Researching Careers

"Find a job you like and you add five days to every week." H. Jackson Brown, Jr.

People tend to gravitate towards what they know, which is natural and understandable - but it may limit your choices. So how can you choose a career if you don't know what kinds of jobs are out there?

Here are some suggestions for how to learn about the enormous range of possibilities:

  • Read about careers and organizations. The resources in the Right column will serve as a good starting point. With the global shift from print resources to electronic and web-based media, in our library, we maintain a 'print collection' that presents content that does not change a lot over time. This includes examples of good essays and personal statements, standardized test preparation, and philosophical models of ways to search for opportunities and core advice on self-presentation.
  • Browse the Alumni directory at LinkedIn. What are alumni in your major doing? What was their career path? While doing research, remember to interview several people. A variety of opinions will provide you with a balanced picture of the field.
  • Each year a number of alumni visit campus for academic department and career sponsored events. Attend them!

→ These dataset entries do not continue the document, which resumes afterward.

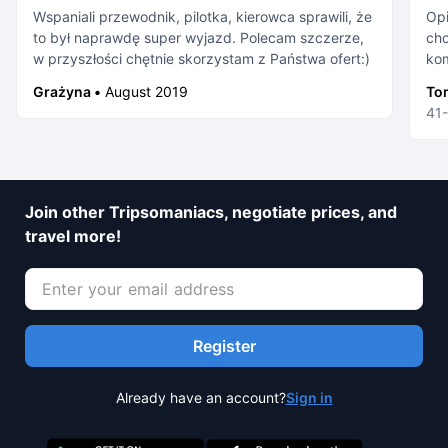
Wspaniali przewodnik, pilotka, kierowca sprawili, że
Opi
to był naprawdę super wyjazd. Polecam szczerze,
cho
w przyszłości chętnie skorzystam z Państwa ofert:)
kom
nam
Grażyna •
August 2019
To
roz
41-
jaj
Pol
Join other Tripsomaniacs, negotiate prices, and
travel more!
Register
Already have an account?
Sign in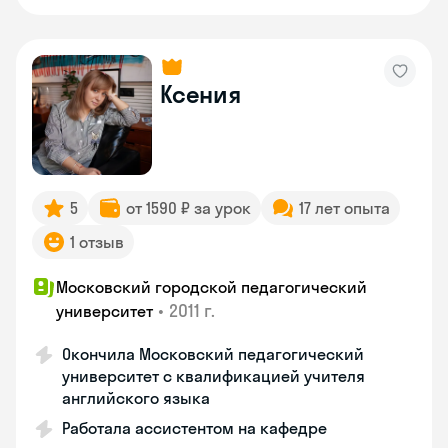
Ксения
5
от 1590 ₽ за урок
17 лет опыта
1 отзыв
Московский городской педагогический
•
2011 г.
университет
Окончила Московский педагогический
университет с квалификацией учителя
английского языка
Работала ассистентом на кафедре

The following are questions to guide your search:
  • What are the responsibilities of the job?
  • Does the work match my skills, interest, values and personality traits?
  • What is a typical day like? Week?
  • What are the prospects for entering the field?
  • What are the advancement opportunities for women?
  • What are the education and experience requirements to enter this field?
  • What would be the best way to find work/get experience?
  • What kind of salary could I expect to make?
  • What are the positives and negatives about this career?
  • Will I be happy and effective doing this work?
  • What does the physical setting look and feel like? Can I work in such a setting?
  • Are there people like me in this career field? Will I be comfortable with my colleagues?